PSC: We all have a general idea of the classification of countries as developed or developing. So if I may just put on record the wide range of countries that have picture based warnings – we have Argentina, Australia, Bahrain, Belgium, Brazil, Burkina Faso, Canada, El Salvador, Fiji, Egypt, Indonesia, Yemen, Vietnam, Taiwan, Switzerland, Sudan, Qatar, Peru, Oman, Malaysia. So I think it covers a wide range of economic models.
Are we passing the GHW Bill as mere compliance with FCTC?
JPE: How come the others have not hurriedly adopted this type of warning? What I heard is that we were supposed to adopt this as far back as 2008, and we have not done it. Is there a compulsion on us to do this, to adopt this kind of measure?
PSC: When we sign a convention, we do make an affirmative statement on our part that we will comply. So that has been the basis for our trying to do that when I first became chair. But at this point, I personally consider it irrelevant. I’m not doing it to meet any deadlines. Rather, I believe that it is the responsible action to take.
JPE: But there are many kinds of treaties. Some are mandatory, directory, some you enforce when you want to enforce, if you have the time to enforce it. We are talking of policy. Not to copy what other countries do, but to adopt a policy to serve the people.
PSC: If the question is: Are we doing this to just adopt what other countries are doing? We are not. We have long passed the deadline for compliance. I am putting it forward because I believe that this is relevant to our country. I do believe that it is relevant to other countries as well, but I cannot give you the individual reasons of the remaining 106 countries for non-passage.
JPE: Can we get from the Department of Foreign Affairs a listing of the countries that already complied with this, the 72 countries, and the countries that are not compliant yet, so that we will at least evaluate their situation in comparison to ours?

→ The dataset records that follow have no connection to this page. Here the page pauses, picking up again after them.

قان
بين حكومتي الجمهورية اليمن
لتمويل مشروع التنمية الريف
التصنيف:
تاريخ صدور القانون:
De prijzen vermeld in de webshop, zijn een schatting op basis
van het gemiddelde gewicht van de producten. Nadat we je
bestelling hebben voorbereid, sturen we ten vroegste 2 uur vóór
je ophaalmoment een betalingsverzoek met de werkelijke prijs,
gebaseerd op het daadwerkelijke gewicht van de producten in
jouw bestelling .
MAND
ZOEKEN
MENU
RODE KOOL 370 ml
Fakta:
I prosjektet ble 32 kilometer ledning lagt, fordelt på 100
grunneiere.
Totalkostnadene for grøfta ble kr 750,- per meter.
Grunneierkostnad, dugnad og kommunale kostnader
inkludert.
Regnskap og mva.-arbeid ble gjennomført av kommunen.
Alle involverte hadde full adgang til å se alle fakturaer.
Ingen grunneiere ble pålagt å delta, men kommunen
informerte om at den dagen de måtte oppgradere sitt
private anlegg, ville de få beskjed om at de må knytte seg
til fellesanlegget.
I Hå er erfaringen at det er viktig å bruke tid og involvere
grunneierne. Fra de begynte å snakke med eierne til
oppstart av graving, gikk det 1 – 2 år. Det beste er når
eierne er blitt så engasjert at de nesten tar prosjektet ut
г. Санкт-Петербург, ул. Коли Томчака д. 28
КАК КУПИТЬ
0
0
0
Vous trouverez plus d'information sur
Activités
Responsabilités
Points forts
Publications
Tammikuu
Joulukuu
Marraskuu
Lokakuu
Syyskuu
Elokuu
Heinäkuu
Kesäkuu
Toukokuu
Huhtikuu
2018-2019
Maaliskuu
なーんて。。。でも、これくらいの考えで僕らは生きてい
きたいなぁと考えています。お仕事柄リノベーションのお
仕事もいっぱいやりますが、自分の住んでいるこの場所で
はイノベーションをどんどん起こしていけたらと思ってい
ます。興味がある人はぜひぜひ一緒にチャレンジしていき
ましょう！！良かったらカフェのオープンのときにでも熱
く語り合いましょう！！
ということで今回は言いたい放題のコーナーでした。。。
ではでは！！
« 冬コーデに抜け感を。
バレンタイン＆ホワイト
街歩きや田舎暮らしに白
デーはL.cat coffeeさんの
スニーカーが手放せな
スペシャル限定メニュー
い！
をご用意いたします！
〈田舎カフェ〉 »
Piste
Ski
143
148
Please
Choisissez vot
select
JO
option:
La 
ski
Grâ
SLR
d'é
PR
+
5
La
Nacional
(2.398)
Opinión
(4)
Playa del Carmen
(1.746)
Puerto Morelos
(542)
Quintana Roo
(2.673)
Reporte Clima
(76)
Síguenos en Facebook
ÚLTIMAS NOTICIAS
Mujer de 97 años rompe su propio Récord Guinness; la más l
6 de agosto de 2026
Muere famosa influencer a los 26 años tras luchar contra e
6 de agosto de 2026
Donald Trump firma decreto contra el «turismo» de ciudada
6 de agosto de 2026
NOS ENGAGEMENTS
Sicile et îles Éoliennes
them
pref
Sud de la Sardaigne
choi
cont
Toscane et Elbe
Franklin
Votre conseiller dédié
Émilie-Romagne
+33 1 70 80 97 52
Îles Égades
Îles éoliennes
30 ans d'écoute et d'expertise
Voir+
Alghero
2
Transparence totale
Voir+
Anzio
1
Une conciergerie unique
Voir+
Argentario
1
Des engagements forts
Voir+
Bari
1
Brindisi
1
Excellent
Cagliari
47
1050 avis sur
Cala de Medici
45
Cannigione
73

PSC: We can do that Mr President. But if his honor earlier made a statement that the decisions he would be making will be made regardless of what other countries were doing, I am just asking why now you would like to burden this sponsor with that information when he doesn’t believe that his actions would be affected by those other countries anyway? And I am also making my manifestation that I am putting this forward as a policy that is being initiated by our own Department of Health regardless of what other countries are doing. We make these decisions because it is what is best for our people and not what is best for other citizens of other countries. #
Photo: Sen. Pia Cayetano responds to questions posed by minority leader Sen. Juan Ponce Enrile on the proposed Graphic Health Warning Law.